Este fin de semana hemos visitado Los Mallos de Riglos, en la provincia de Huesca y me dejó tan impresionada, que no puedo evitar mostrar alguna de las fotografias que sacamos...





El Puro, El Pisón, Castilla, Cuchillo, Visera o Fire son alguno de los nombres con los que se conocen estas agujas, cuyas paredes están surcadas por gran número de itinerarios de escalada por los que han pasado la mayor parte de alpinistas españoles. Para el viajero más reposado, estas piedras gigantescas, labradas durante siglos por la erosión son sólo objeto de admiración. La más bella panorámica del los Mallos se observa desde el monumento erigido a los célebres montañeros Rabada y Navarro, a la entrada del pueblo de Riglos. También merece la pena una aproximación a la base de estas desafiantes paredes para deleitarnos viendo de cerca como le van ganando altura los atrevidos escaladores.

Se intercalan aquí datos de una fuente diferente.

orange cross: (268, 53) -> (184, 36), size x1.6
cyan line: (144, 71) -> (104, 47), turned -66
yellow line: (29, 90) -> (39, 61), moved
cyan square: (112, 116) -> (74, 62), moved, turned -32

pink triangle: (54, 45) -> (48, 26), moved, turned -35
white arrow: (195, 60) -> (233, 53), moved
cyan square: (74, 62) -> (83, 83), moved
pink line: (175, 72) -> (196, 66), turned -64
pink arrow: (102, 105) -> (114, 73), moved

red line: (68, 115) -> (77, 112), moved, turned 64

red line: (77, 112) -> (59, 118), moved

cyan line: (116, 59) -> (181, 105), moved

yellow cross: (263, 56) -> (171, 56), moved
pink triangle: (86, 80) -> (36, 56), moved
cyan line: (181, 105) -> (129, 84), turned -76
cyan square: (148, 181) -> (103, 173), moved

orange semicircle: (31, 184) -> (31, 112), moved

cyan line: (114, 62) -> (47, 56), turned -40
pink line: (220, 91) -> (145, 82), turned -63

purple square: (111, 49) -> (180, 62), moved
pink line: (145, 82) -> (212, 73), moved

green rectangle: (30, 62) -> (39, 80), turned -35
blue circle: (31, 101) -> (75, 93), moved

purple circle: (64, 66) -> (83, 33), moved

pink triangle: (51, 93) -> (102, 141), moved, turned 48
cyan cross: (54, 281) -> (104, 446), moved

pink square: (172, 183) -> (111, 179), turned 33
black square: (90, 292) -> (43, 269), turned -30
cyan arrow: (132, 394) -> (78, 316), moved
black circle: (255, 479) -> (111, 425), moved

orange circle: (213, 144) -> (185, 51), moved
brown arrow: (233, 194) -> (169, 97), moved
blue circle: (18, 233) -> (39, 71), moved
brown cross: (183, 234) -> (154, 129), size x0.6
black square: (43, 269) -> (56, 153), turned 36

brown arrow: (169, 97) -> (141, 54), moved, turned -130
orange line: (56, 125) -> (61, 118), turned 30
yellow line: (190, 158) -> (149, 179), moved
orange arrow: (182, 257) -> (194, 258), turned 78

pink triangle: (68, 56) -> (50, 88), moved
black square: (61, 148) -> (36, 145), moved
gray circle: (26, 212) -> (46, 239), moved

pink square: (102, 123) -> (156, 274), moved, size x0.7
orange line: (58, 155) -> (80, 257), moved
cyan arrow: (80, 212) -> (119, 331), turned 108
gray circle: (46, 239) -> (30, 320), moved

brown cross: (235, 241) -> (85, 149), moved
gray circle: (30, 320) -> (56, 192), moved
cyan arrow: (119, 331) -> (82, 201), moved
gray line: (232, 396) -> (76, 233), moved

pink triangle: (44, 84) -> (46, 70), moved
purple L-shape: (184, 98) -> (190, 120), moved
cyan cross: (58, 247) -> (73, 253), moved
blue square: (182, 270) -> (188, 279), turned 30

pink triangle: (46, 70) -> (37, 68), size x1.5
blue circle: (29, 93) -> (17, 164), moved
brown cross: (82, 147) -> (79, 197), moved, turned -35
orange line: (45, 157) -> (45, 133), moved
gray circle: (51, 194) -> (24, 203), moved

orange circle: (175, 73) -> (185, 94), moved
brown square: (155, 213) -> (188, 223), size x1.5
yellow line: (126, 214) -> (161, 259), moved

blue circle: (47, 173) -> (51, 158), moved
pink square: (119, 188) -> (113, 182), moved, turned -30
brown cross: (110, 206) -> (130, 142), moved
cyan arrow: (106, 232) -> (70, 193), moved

 Protegido de las impresionantes paredes anaranjadas de los Mallos, se encuentra el pueblo de Riglos, punto de partida de estas aventuras montañeras. De su patrimonio artístico destaca el templo parroquial, un edificio del s. XVII que alberga las tallas románicas de la Virgen del Mallo y de la Virgen de Carcavilla. En el mismo término  también se encuentran restos de una fortificación de la segunda mitad del siglo XI, una necrópolis de lajas y la ermita de San Martín, templo románico del siglo XII con ménsulas figurativas y un bello crismón en el tímpano de su entrada.

  
Es un fenómeno irrepetible en Europa. Uno de los más bellos paisajes de la península Ibérica. Desde el punto de vista geológico, estas formaciones son el resultado de los sedimentos con cantos rodados cementados por grava y arena, que tuvieron su origen en los conos de deyección de cauces que vertían hacia la antigua depresión central del Ebro. Estos depósitos aluviales se elevaron por plegamientos de las capas inferiores y posteriormente erosionados, dando lugar a estas impresionantes paredes que superan los trescientos metros de altura en vertical. Su color rojizo, debido al predominio de hierro y arcillas, aumenta la espectacularidad del paisaje, sobretodo al atardecer. Resulta casi increíble que estos peñascos de tal dimensión formaran parte de los fondos marinos.
La observancia de los Mallos estimula inevitablemente la imaginación. En ellos se descubren mil siluetas, enormes castillos, silenciosos guardianes del pirineo o por su mera grandeza, incluso, atraen el recuerdo de aquella persona amada. Pero en el caso de los Riglos más que jugar con la imaginación es preferible observar la realidad, que en este caso, como en tantos otros, es más bella que la fantasía.